### Data excerpts

*** Block opens ***

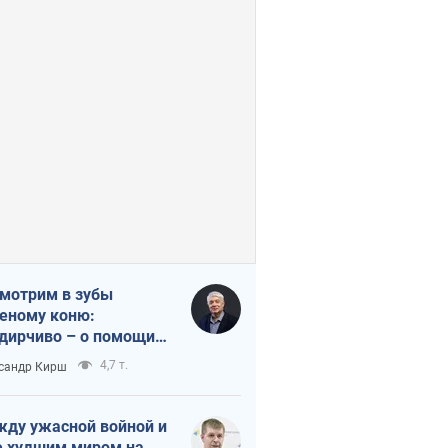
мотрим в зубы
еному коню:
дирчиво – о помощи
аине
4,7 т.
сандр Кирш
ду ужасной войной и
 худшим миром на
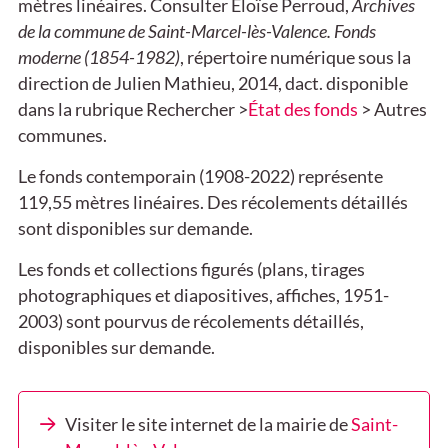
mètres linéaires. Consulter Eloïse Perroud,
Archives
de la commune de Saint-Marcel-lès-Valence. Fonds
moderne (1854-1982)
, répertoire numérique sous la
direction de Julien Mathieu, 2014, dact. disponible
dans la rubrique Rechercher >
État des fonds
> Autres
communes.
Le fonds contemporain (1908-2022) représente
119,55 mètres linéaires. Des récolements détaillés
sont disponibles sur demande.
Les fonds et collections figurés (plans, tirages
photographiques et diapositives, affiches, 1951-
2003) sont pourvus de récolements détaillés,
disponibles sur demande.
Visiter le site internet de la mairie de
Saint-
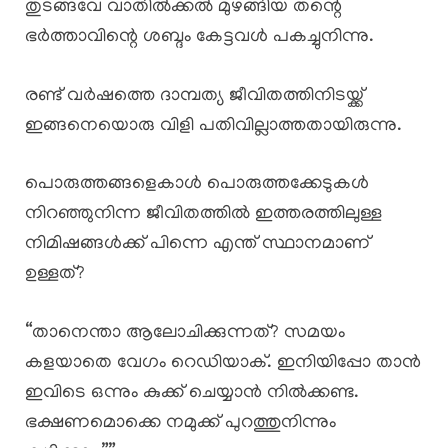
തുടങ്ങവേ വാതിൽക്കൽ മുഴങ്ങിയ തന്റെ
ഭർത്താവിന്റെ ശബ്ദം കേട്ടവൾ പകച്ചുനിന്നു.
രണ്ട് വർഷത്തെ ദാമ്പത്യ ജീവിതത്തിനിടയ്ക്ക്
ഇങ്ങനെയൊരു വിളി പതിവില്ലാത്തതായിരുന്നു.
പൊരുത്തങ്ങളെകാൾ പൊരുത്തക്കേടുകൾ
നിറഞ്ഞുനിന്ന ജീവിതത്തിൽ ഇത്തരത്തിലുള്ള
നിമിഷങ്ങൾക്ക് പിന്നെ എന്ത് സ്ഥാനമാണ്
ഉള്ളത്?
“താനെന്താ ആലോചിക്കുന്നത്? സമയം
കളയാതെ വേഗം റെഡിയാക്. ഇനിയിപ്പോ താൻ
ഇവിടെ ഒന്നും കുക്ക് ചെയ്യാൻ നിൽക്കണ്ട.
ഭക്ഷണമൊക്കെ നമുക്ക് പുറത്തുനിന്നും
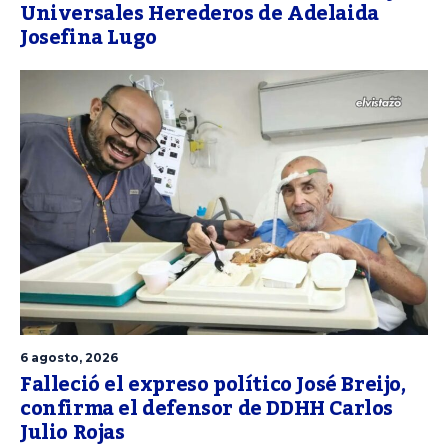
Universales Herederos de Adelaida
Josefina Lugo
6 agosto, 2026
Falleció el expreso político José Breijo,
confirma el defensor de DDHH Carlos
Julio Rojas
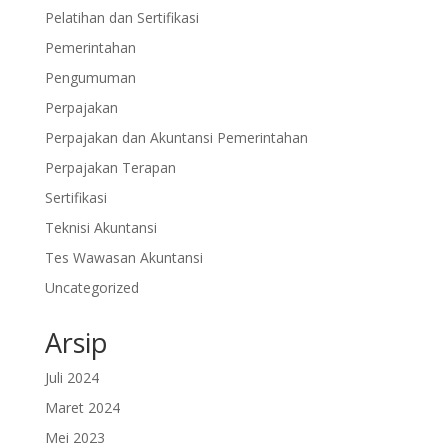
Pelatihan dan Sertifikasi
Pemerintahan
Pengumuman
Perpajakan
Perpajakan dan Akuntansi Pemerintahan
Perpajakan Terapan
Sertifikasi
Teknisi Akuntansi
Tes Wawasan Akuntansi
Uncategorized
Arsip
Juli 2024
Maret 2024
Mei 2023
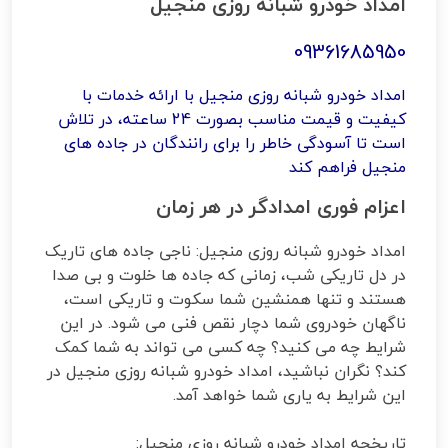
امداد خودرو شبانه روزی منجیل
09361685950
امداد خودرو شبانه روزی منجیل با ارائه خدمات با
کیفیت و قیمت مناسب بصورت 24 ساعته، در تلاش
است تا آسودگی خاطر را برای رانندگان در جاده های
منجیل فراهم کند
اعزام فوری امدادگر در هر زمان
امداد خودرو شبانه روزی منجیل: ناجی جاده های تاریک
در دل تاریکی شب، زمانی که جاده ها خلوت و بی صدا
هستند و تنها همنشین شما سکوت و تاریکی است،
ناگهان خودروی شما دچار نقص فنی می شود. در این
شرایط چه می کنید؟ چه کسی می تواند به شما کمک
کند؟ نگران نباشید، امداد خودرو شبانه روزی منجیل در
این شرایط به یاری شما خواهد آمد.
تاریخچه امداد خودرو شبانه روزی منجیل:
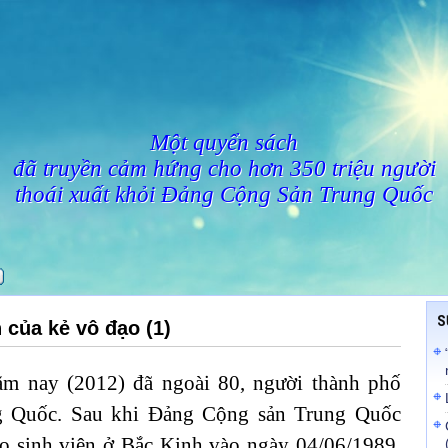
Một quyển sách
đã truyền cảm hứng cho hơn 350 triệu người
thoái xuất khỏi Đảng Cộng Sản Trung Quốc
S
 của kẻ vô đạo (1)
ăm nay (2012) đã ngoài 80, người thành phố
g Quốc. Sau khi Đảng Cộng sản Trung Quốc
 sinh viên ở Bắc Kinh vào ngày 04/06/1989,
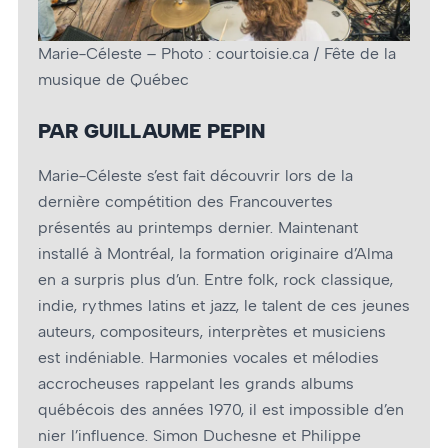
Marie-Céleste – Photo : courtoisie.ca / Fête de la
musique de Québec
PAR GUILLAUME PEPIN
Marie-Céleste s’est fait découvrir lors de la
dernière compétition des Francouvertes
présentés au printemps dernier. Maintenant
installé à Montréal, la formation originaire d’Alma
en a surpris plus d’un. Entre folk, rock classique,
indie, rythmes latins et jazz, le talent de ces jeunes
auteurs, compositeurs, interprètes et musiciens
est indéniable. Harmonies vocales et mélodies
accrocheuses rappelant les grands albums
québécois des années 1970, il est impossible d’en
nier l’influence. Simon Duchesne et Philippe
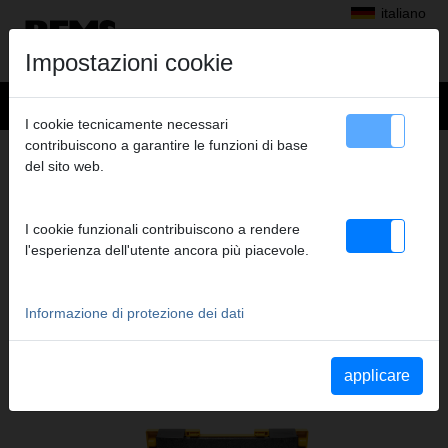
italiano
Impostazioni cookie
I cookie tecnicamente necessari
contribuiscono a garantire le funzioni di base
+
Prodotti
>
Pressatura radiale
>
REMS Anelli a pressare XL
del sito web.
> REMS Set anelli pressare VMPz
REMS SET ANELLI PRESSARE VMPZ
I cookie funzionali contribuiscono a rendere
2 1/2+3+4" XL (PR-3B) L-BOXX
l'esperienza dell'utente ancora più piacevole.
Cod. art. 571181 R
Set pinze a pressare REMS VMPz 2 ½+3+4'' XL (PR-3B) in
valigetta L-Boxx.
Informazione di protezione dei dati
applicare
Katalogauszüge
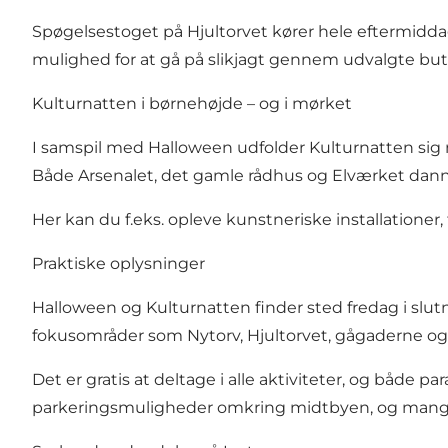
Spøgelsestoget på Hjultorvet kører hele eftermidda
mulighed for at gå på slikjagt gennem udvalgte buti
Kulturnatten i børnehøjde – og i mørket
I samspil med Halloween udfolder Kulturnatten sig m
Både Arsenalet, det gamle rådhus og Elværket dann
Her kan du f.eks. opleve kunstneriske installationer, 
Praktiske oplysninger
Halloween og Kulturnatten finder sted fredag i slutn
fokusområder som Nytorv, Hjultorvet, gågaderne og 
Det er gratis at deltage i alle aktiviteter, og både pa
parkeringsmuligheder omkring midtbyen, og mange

*** Block closes ***

### Task statement
In the listing, count the lines that contain the word "Hjultorvet", then give the number and nothing more.

### Answer to this exercise
2